La Commission soutient que le pourvoi est irrecevable dans son ensemble au motif qu'ADP se référerait à plusieurs reprises à des pièces qui, tout en ayant été annexées à la requête déposée devant le Tribunal, ne l'auraient pas été au pourvoi. Ce faisant, ADP aurait méconnu les articles 112 et 37 du règlement de procédure de la Cour.
9.
À cet égard, il convient de rappeler que l'article 112, paragraphes 1 et 2, du règlement de procédure définit les conditions auxquelles doit répondre le pourvoi.

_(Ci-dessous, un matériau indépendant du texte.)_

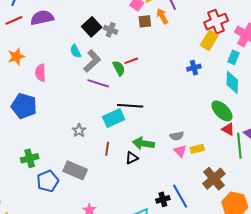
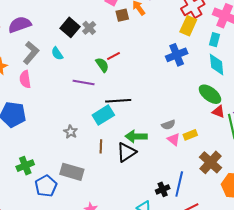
gray cross: (111, 30) -> (89, 28), turned 32
gray L-shape: (92, 61) -> (31, 53), moved
blue cross: (194, 68) -> (177, 55), size x1.5
black triangle: (132, 158) -> (126, 152), size x1.5
blue line: (180, 196) -> (179, 184), turned 50

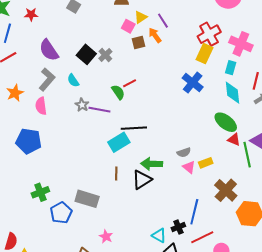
purple semicircle: (20, 25) -> (49, 50), moved, turned -105
blue cross: (177, 55) -> (193, 83), turned -30
gray star: (71, 132) -> (82, 105), moved
black cross: (163, 189) -> (178, 227), moved

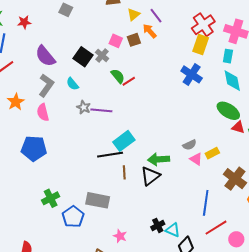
pink square: (128, 26) -> (116, 41), moved
green semicircle: (118, 92) -> (118, 76), moved
black line: (134, 128) -> (110, 155), moved
black cross: (178, 227) -> (158, 225), moved

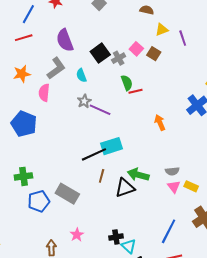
orange arrow: (150, 31) -> (160, 123), moved
brown square: (134, 40) -> (154, 54), turned 32
yellow rectangle: (212, 153) -> (191, 186), turned 32
black line: (110, 155) -> (94, 154), turned -35

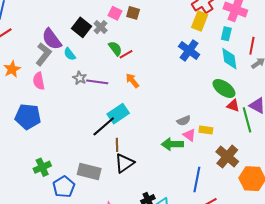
purple semicircle: (65, 40) -> (52, 39), moved
orange arrow: (160, 123) -> (132, 81), moved
green arrow: (138, 175) -> (172, 144), moved
black triangle: (125, 188) -> (124, 163), moved

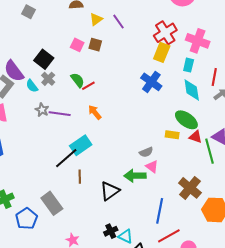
gray cross: (101, 27) -> (48, 79), moved
yellow rectangle: (206, 130) -> (172, 135), moved
black triangle: (124, 163) -> (110, 191), moved
gray rectangle: (89, 172) -> (52, 203), turned 40

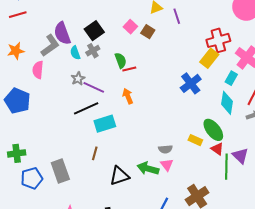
black line: (66, 158) -> (86, 108), moved

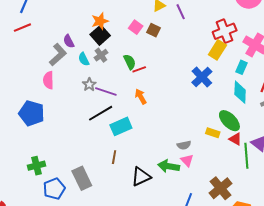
purple semicircle: (62, 33) -> (69, 41), size x0.6
orange star: (16, 51) -> (100, 21), moved

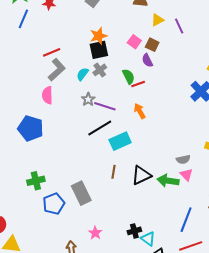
red line: (22, 28) -> (52, 52), moved
black square: (100, 35) -> (99, 50), turned 30
purple semicircle: (69, 41) -> (147, 60), moved
cyan semicircle: (84, 59) -> (83, 74), turned 64
black triangle: (141, 177) -> (141, 175), moved

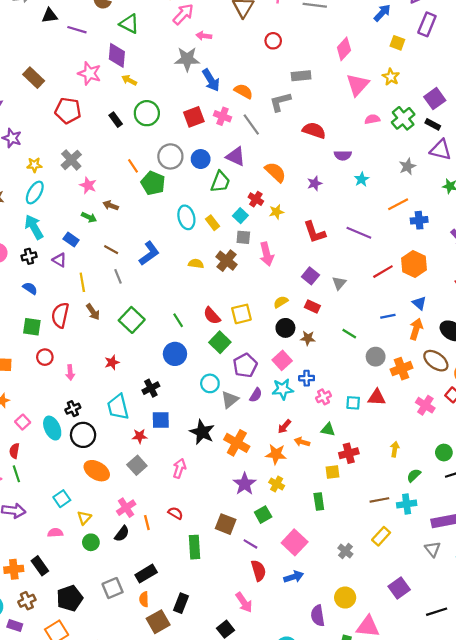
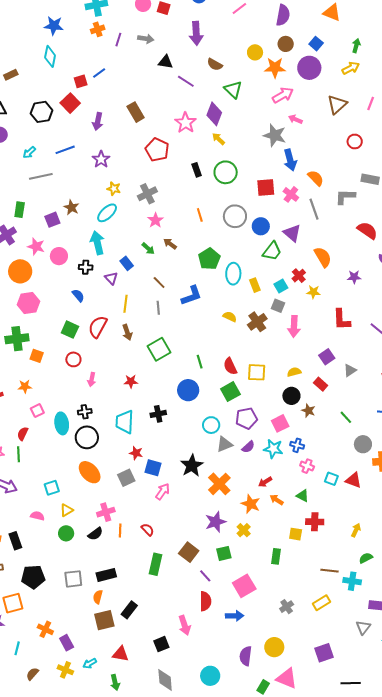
green pentagon: (153, 183) -> (209, 259), moved
pink cross: (324, 397) -> (307, 466), turned 32
blue square: (161, 420) -> (153, 468), moved

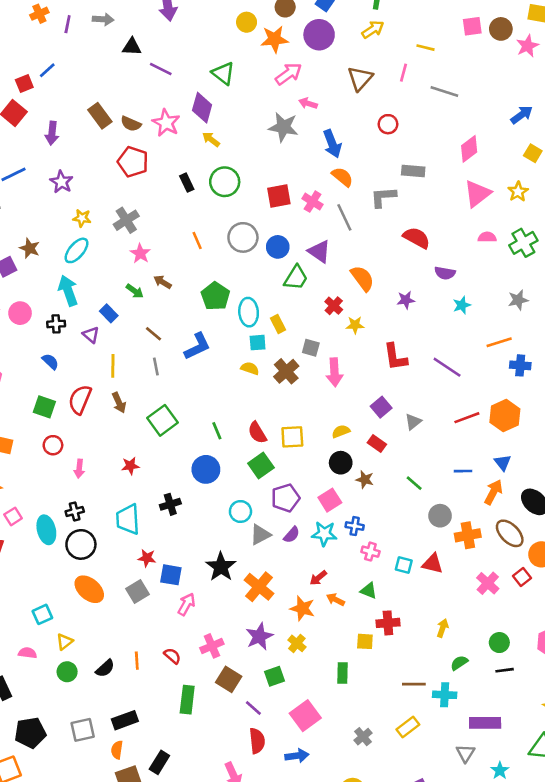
brown semicircle: (215, 64) -> (131, 124), moved
blue arrow: (290, 160) -> (332, 144), moved
cyan square: (281, 286) -> (258, 343), moved, turned 32
pink cross: (106, 512) -> (212, 646), moved

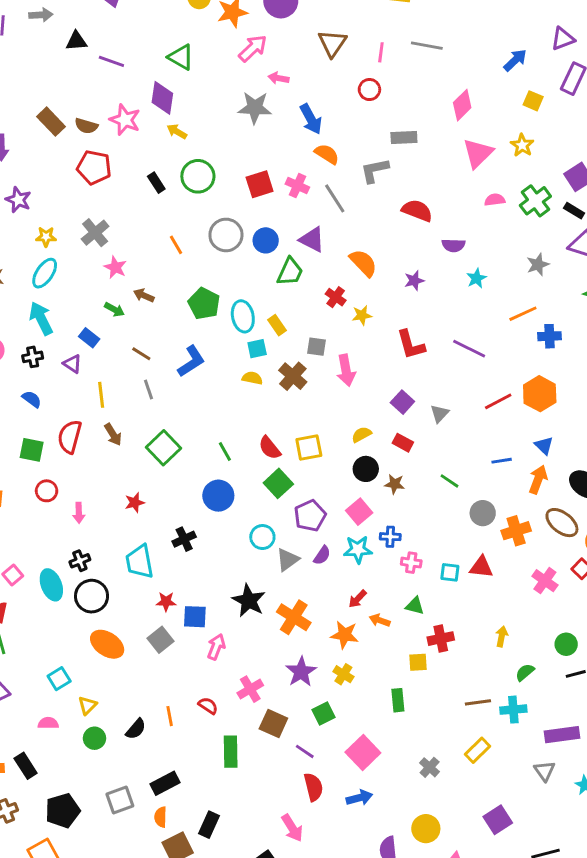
pink line: (403, 73) -> (381, 52), moved

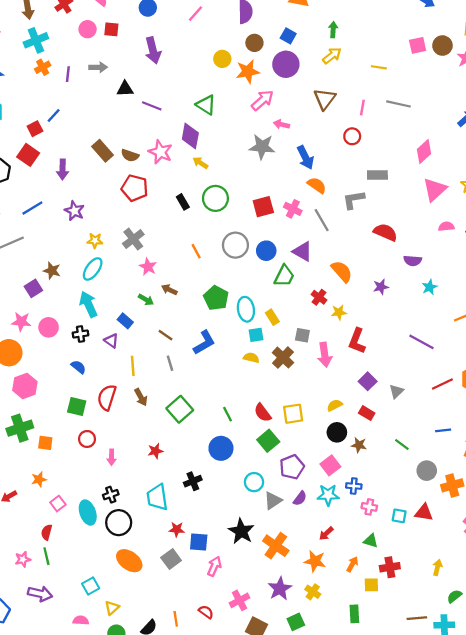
red L-shape: (411, 345) -> (357, 341), moved, turned 35
orange arrow: (380, 620) -> (352, 564), moved, turned 98

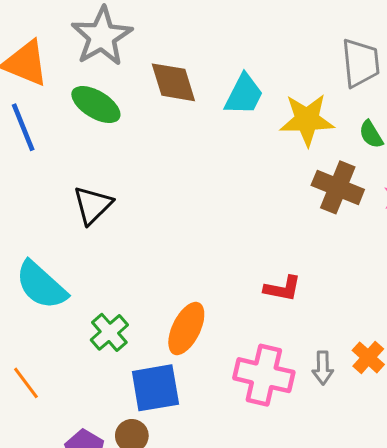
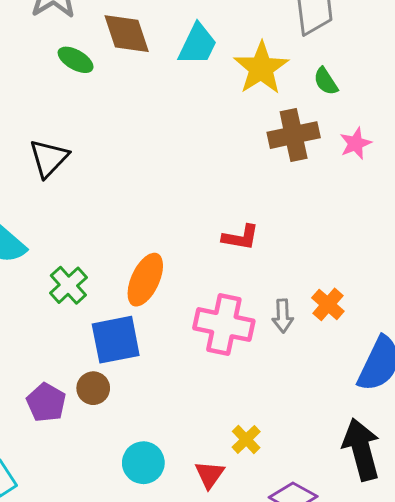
green ellipse: (96, 105) -> (76, 60), moved, size x0.7
yellow star: (307, 120) -> (261, 68), turned -30
brown cross: (338, 187) -> (294, 135), turned -33

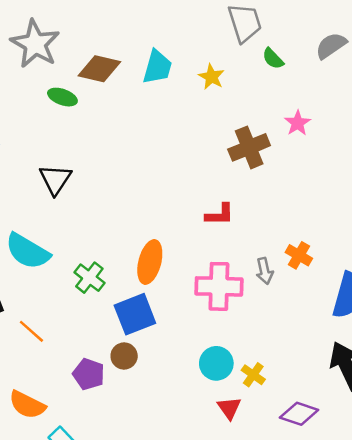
brown diamond: (127, 34) -> (99, 69), turned -48
yellow star: (261, 68) -> (211, 77), size x0.6
green semicircle: (326, 81) -> (273, 59), moved
brown cross: (294, 135) -> (249, 147), moved
cyan circle: (143, 463) -> (216, 363), moved

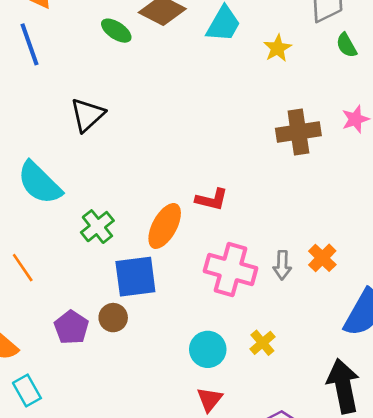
red L-shape: (220, 215) -> (212, 199), moved
yellow cross: (253, 375) -> (262, 343), moved

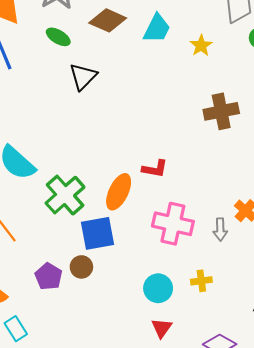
green ellipse: (116, 31) -> (58, 37), moved
black triangle: (87, 115) -> (83, 77), moved
green cross: (97, 227) -> (65, 195), size x1.5
gray arrow: (282, 265) -> (220, 229), moved
yellow cross: (262, 343) -> (201, 281), turned 36

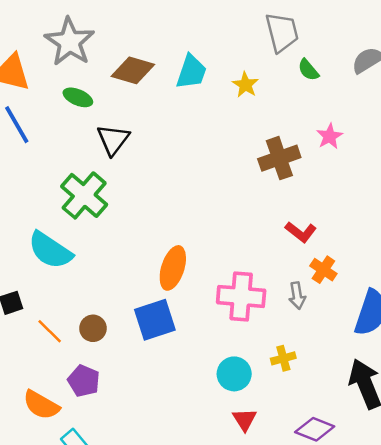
red L-shape: (155, 169) -> (301, 232), moved, turned 35
green cross: (65, 195) -> (84, 195), moved
brown circle: (81, 267) -> (93, 328), moved
purple pentagon: (49, 276) -> (84, 381), moved

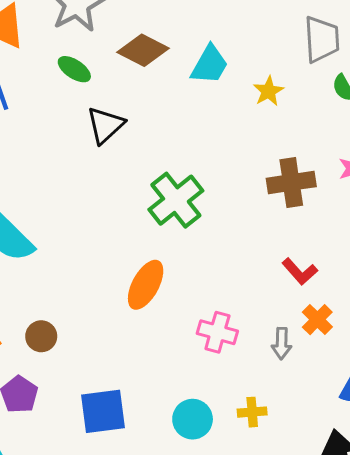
green cross: (84, 195) -> (176, 200), moved
pink cross: (241, 296) -> (217, 332), size x0.7
blue square: (155, 320) -> (103, 411), moved

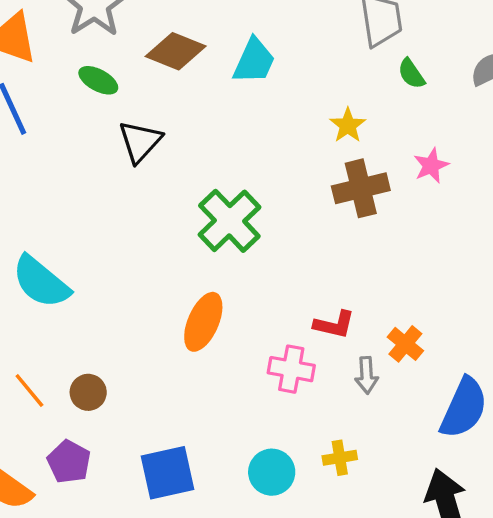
yellow star: (268, 91) -> (348, 125), moved
red L-shape: (300, 272) -> (334, 325), moved, turned -30

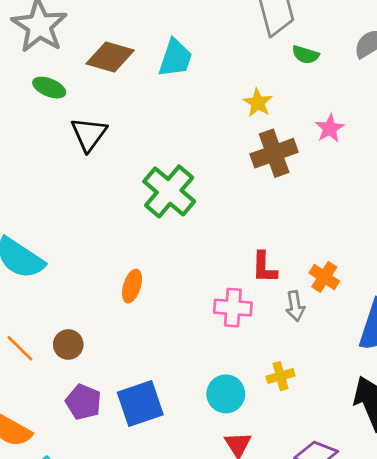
green semicircle: (411, 74) -> (305, 55), turned -32
orange ellipse: (203, 322) -> (132, 286), moved, size x0.7
red L-shape: (334, 325) -> (264, 267), turned 84
purple pentagon: (69, 462) -> (83, 402), moved

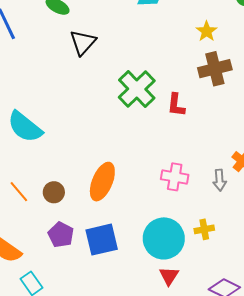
red L-shape: (264, 267) -> (176, 105), moved
orange ellipse: (132, 286) -> (102, 182), moved, size x1.6
cyan circle: (226, 394) -> (164, 238), size x1.5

Le paragraphe 1, second alinéa, de cet article prévoit, notamment, l'application de l'article 37 du même règlement, lequel énonce, en son paragraphe 1, second alinéa, que tout acte de procédure doit être "accompagné de toutes les annexes qui y sont mentionnées" et, en son paragraphe 4, qu'"[à] tout acte de procédure est annexé un dossier, contenant les pièces et documents invoqués à l'appui et accompagné d'un bordereau de ces pièces et documents".
10.
Néanmoins, aucune disposition du règlement de procédure n'impose l'irrecevabilité du pourvoi comme sanction de l'inobservation des conditions prévues à l'article 37, paragraphes 1 et 4, de ce règlement.